Village in Shropshire, England

Moreton Say is a small village and sparsely populated civil parish in Shropshire, England, near the borders with Cheshire and Staffordshire, just northwest of the town of Market Drayton. It is sometimes spelled Moreton Saye or Moreton Sea.
The civil parish, which also covers the hamlets of Longford and Longslow, had a total population of 429 at the 2001 census, increasing to 485 at the 2011 Census. The parish is 5999 acre.

There are no shops or services within the village. As a result, the only employment opportunities are at the local primary school, a residential home, and surrounding farms.

Robert Clive, 1st Baron Clive, "Clive of India", who is credited with securing India and the wealth that followed for the British crown was born in the parish at Styche Hall and is buried in St Margaret's Church.

Every year the village holds a flower and produce show during summer, where villagers and people from the local community can compete in many classes such as best vegetable and fruit, flowers, crafts, and cookery as well as other classes.

==Parish Church==
St Margaret's Church, dedicated to St Margaret of Antioch, dates back to the 12th century, when it was founded as a chapel of Hodnet,
It is a brick structure which was completed in 1788.
It comprises a chancel and nave, with a porch to the south and a square steeple tower to the west which contains two bells, which were left to the parishioners by the commissioners of Edward VI in 1553, along with another small bell as well as a silver chalice and paten.

The interior of the church contains several monuments of the Vernon, Clive and Corser families, one of which is a modern memorial to Robert Clive, who is recorded in the parish register as having been baptised on 2 October 1725, and buried at the church on 30 November 1774, there is also a 17th-century tomb to John Bostock and Jane his wife.

Within the Churchyard Extension, next to the road, is the parish war memorial in form of an ornate carved stone cross, with names of dead from World War I on the obverse, and those of World War II dead on the reverse.
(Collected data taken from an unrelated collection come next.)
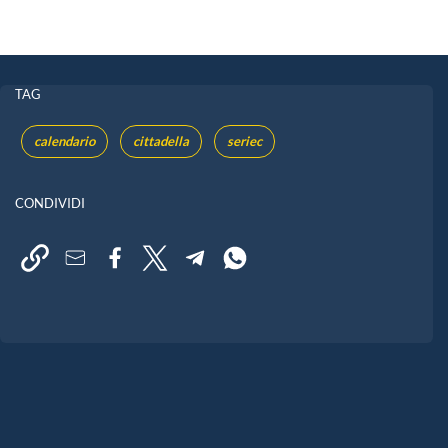
TAG
calendario
cittadella
seriec
CONDIVIDI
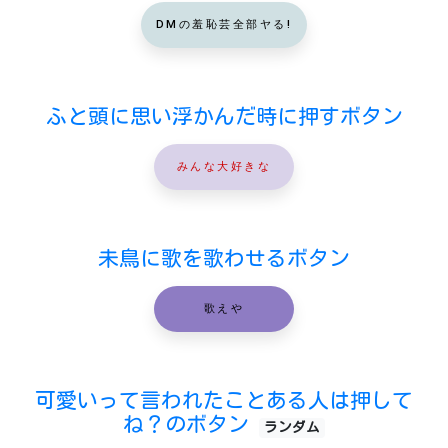
DMの羞恥芸全部ヤる!
ふと頭に思い浮かんだ時に押すボタン
みんな大好きな
未鳥に歌を歌わせるボタン
歌えや
可愛いって言われたことある人は押して
ね？のボタン
ランダム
Moreton Say parish, which covers an area of nearly 6000 acres, includes the villages of Longford, Bletchley, Styche with Woodlands, and Tern Hill. The parish is in the diocese of Lichfield which also includes the parishes of Ash, Adderley, Ightfield and Calverhall.

==Education==
- Moreton Say C.E. Controlled Primary School
Moreton Say Primary School is a coeducational Church of England controlled primary school with 90 pupils on roll, separated into four classes of mixed ages of two-year groups in each, and is maintained by Shropshire Council. It is located in its original buildings which were completed in 1871, along with an extension built in 2003 to house the Goslings Nursery class, and an extension to the offices in 2006. The School's last inspection by Ofsted identified them as good (Grade 2) in most criteria, meaning "These are very positive features of a school. A school that is good is serving its pupils well".

- Secondary School
The nearest secondary school to the village is The Grove in Market Drayton which is 4 mi away.

==Demographics==

Population of Moreton Say, 1801–2001

===Population===
At the time of the first census in 1801 the population of the village was 683, the population reached its peak of 858 in the year of 1901, ever since it has been declining to 429 in 2001. With the lack of employment in the village itself many people moved to towns and cities, such as Market Drayton.

===Industry===
Generally in the village a majority of the population has been employed in agriculture, at present this is still a sector where a lot of people work in as well as the service sector, although with no shops or businesses in the village around half the working population commutes outside of the village to their place of work.

==Transport==
By road, the village itself is on an unnamed road, the nearest main road is the A41 which is less than 1 mi from the centre of the village, and the next closest is the A53, which is the road which connects the village to, Market Drayton, the nearest town 3 mi away.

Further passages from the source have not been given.